Understanding the Legacy Kill Chain

Previous versions of Stellar Cyber organized the interface around the Lockheed Martin Kill Chain described in this topic. This organizing principle has been replaced by the XDR Kill Chain. You can still use the Dashboard | Legacy Dashboard option to view Stellar Cyber through the lens of the Lockheed Martin Kill Chain. However, Stellar Cyber strongly recommends you move to the new, MITRE | ATT&CK-compatible, XDR Kill Chain.

A central concept to implementing the Stellar Cyber mission is the Security Kill Chain, adopted from the original technology papers developed at Lockheed Martin.

The resulting methodology is both simple and powerful. This can be summarized as follows:

  • Security events can be sorted into six categories, identified by the nature of the activity detected.
  • The categories are generally (but not strictly) progressive in nature. In other words, an event might be related to a prior event in a lower level on the kill chain but sometimes is not.
  • Each kill chain category has a different type of effect on the network and/or the host systems which are affected.
  • Associated with each kill chain category is also a category or type of investigation and appropriate response.
  • In addition to being assigned a kill chain category each security event can also be scored with regard to severity and fidelity.

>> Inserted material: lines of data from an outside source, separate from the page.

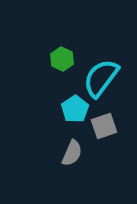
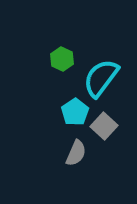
cyan pentagon: moved 3 px down
gray square: rotated 28 degrees counterclockwise
gray semicircle: moved 4 px right
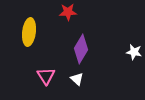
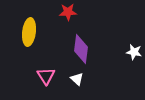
purple diamond: rotated 24 degrees counterclockwise
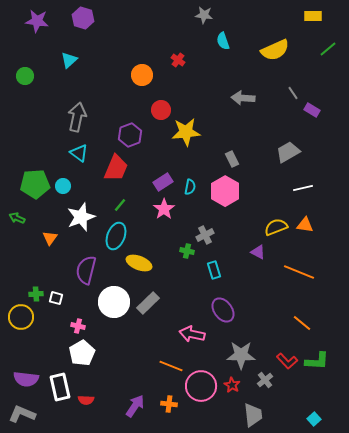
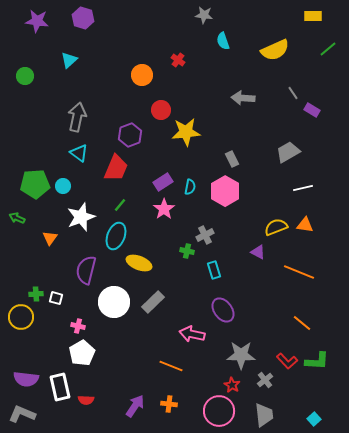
gray rectangle at (148, 303): moved 5 px right, 1 px up
pink circle at (201, 386): moved 18 px right, 25 px down
gray trapezoid at (253, 415): moved 11 px right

In the Stellar Cyber UI, the kill chain is featured prominently in several locations. The first is the Kill Chain Tachometer on the Home Page dashboard.

Note that a color is assigned to each segment. This color is applied in many other places in the UI.

The attributes of each segment of the kill chain are described in the following sections.

The tools and methods available to attackers are constantly changing. In the descriptions that follow, the examples represent only a few instructive possibilities of what a security event at any given point in the kill chain. Stellar Cyber is designed to adapt over time, keeping up with the real network to detect new types of malicious activity.

Reconnaissance

An attacker is looking for a way into the network or the hosts connected to the network. Typical methods will include:

  • Port scanning
  • Brute force login attempts
  • Phishing
  • Probes of known security holes

Often these types of attacks do not need a specific response because they are most often not successful or result in any useful information.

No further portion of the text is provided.